Additionally, Blackstone has placed Stuy Town in its “core-plus” fund for longer-term investments that do not need to be sold in less than 10 years, further indicating that the company sees the asset as a longer-term hold.
“This has to be a city where people of limited means can live, so I think government has to have policies that are supportive of that,” said Wiener. “Whether that’s changing the way real estate taxes are allocated, whether it’s providing subsidies, those things are very important.”
But many of the city’s rent-regulated apartments are not locked into special agreements with the city that ensure they will stay affordable in the long term — a major concern for activists and tenants. “We are still seeing a huge speculative and displacement-oriented strategy across the board in affordable and rent-stabilized buildings across the city,” said Benjamin Dulchin, head of the affordable housing coalition the Association for Neighborhood Housing and Development. “We are consistently seeing buildings being sold for more than the current rent roll suggests they should sell for, which suggests that the plan is harassment.”
While regulation has tightened in the last decade, and institutional lenders are significantly less likely to participate in risky multifamily acquisitions, Dulchin said he believes that old habits — those that come with high-volume, speculative investing based on the turnover of rent-stabilized apartments — die hard.
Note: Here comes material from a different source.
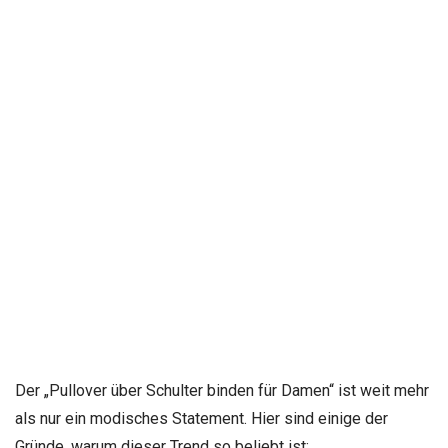
Der „Pullover über Schulter binden für Damen“ ist weit mehr
als nur ein modisches Statement. Hier sind einige der
Gründe, warum dieser Trend so beliebt ist:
“It’s correct to say that it’s not 2003 and that the worst excesses, where there was almost no relationship between what buildings were selling for, what lenders were willing to lend and what the actual income pace and value of the building should be, have passed,” he said. “The lesson I think the industry drew from that was … use the basic tools, keep the basic pieces of the strategy but don’t take it quite so far.”
What comes next?
Before even rolling the dice on staying in the rental game, each company on TRD’s list of top landlords has mapped out a strategy for the near future, given the changing landscape.
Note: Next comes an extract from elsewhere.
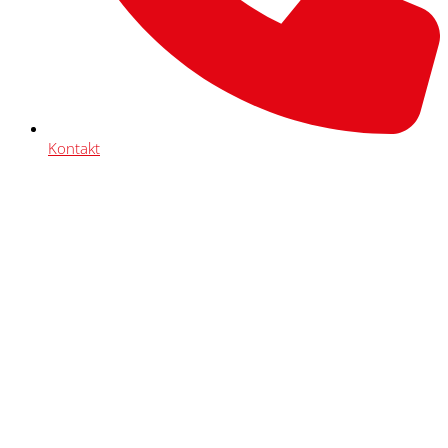
Kontakt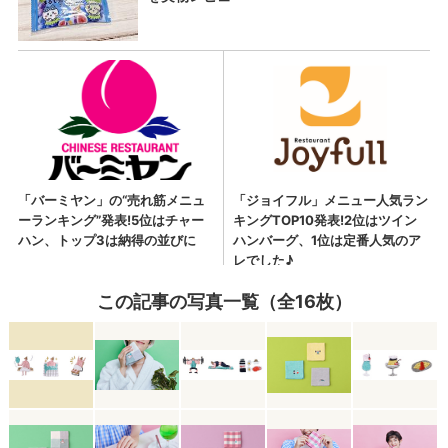
この記事の写真一覧（全16枚）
Blackstone is betting that new construction rental supply will never be significant enough to harm rental price growth, especially when the amount of current rental stock that is being converted into condos is taken into account.
“When you have virtually no new supply of rentals net of condo conversions, that’s part of why we expect to see continued cash-flow growth,” said Blackstone’s Meghji. “We think rental supply has been modest and will remain reasonably modest.”
TF Cornerstone, meanwhile, is considering a further push into condo development — a move influenced by the lack of tax incentives and the high cost of land.
“Under the current environment where we don’t have 421a, we’re forced to think outside of our primary box and think about for-sale housing,” Shell explained.
That stance has become the refrain for many of New York’s most active rental builders, who for the last several months have said that without 421a, they will have no choice but to build condos.
Some sponsors, however, say they can still make ground-up rental projects profitable without the tax cut.
“I think we’re in a fine position regardless, but it certainly does make you think twice,” said Alexander Brodsky of the family-run Brodsky Organization, which ranked No. 11 in terms of units owned.
But Wells Fargo’s Wiener maintained that no one should expect to see substantial rental construction take place without the renewal of the tax program.
“If you wanted to do a rental without 421a you’d have to put up 70 percent equity and nobody’s going to do that,” he said, noting that anything entering the new development pipeline now without 421a is likely to be for-sale housing.
He added: “High land costs, high construction costs and very high real estate taxes, which impact renters, lead you to condos.”